Tests in Kamchatka. Although it was not deployed operationally, it was built and tested. Between 1985 and 1988, tests were carried out in Kura (Kamchatka Peninsula), with a simulated silo and a remote command post. Demilitarized ICBMs were used SS-18 Mod 4 as targets from Plesetsk or Baikonur.

Many of the testimonies describe night events in which the arrival of the reentry vehicle lit up the sky before fragmenting after the impact of the “swarm” of projectiles, verifying the interception. The radar integrated in the tests was the 5N65 (Flat Twin) of the failed system ABM 5K17. In 1991, state tests ended after funding was cut after the failed coup and the Soviet collapse, not because of technical infeasibility.

CIA Diagrams
CIA Diagrams

Fairly basic diagrams showing parts of the 5N65 phased array radar from a CIA document

Legal compatibility. It was one of the keys to the project and the sole idea of ​​implementing it. They counted TWZ analysts that Russian sources claimed that Mozyr did not contravene he ABM Treaty of 1972since it prohibited widely deployed systems, but allowed one ABM site per country, although the interpretation is debatable.

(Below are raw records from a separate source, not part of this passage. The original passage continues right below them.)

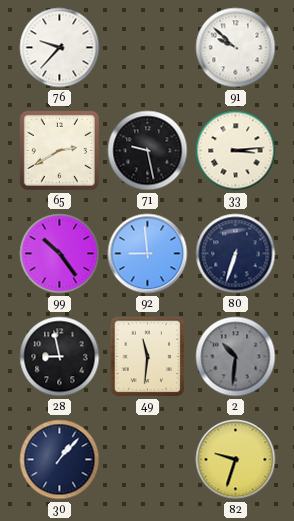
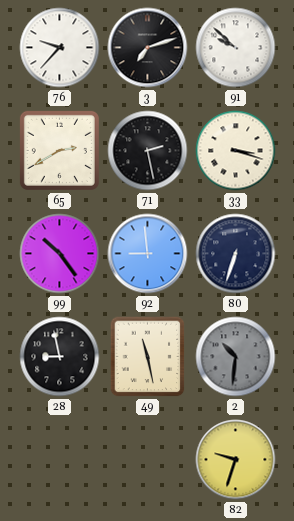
3: none -> 7:12
71: 9:28 -> 2:28
33: 3:14 -> 3:18
49: 11:31 -> 11:28
30: 1:07 -> none
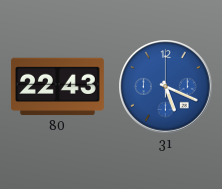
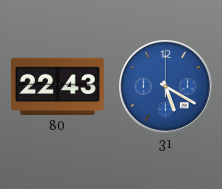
31: 5:19 -> 5:20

In parallel, the United States evaluated a twin concept (Swarmjet) to protect silos from MX/Peacekeeper with thousands of unguided rockets, but it never went into hardware. After 2002, with death of the ABM Treaty, the legal straitjacket ceased to exist, which reopens the strategic relevance of low-cost solutions.

Strategic relevance compared to MIRV. Mozyr would have had to deal even then with MIRV (like the SS-18 Mod 5 with ten RVs) multiplying targets and risk of saturation. Since then, the challenge is older: modern tactics penetration aidsdecoys, fake object armies, and hypersonic glider vehicles without terminal propulsion that maneuver and degrade discrimination.

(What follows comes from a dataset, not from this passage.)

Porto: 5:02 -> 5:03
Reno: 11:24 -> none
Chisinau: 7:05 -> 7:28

A silo APS today would face more density, more ambiguity and greater terminal kinematics. Even so, a “cheap kinetic wall” poses a different strategic return than expensive and scarce exoatmospheric interceptors.

Nuclear context. The United States changes its strength Minuteman III for him LGM-35A Sentinelcontemplates returning to MIRV, and maintains in parallel the SLBM Trident D5 in Ohio and future Columbia. China expands silos and MIRV. Russia maintains SS-18 Mod 6 and UR-100N with Avangard. In echoes of 2012, there were allusions to reactivate a system analogous to Mozyr.

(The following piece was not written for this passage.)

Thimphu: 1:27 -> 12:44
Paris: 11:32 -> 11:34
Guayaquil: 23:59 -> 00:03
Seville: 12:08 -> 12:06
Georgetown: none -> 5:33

What does it mean? That, in an environment where the volume of terminal threats skyrockets, and ABM munition is expensive, finite and attackable, that last-layer kinetic APS would be, if discrimination and synchronization are mastered, a multiplier of silo survival and, therefore, of the credibility of “second-strike” deterrence.

Balance. If you also want, the Mozyr program tested in metal and fire a principle that today he regains weight: a cheap, local active silo defense, with simple physics and brutal fire density, which does not prevent the enemy’s arrival, but can deny his finish at the decisive point.

On a planet that reenters the logic of nuclear parity and multiplication of systems that until recently seemed a preserve of science fictionthe Soviet notion (if reengineer for the 21st century) once again sounds less like a relic and more like a dress rehearsal for a plausible future.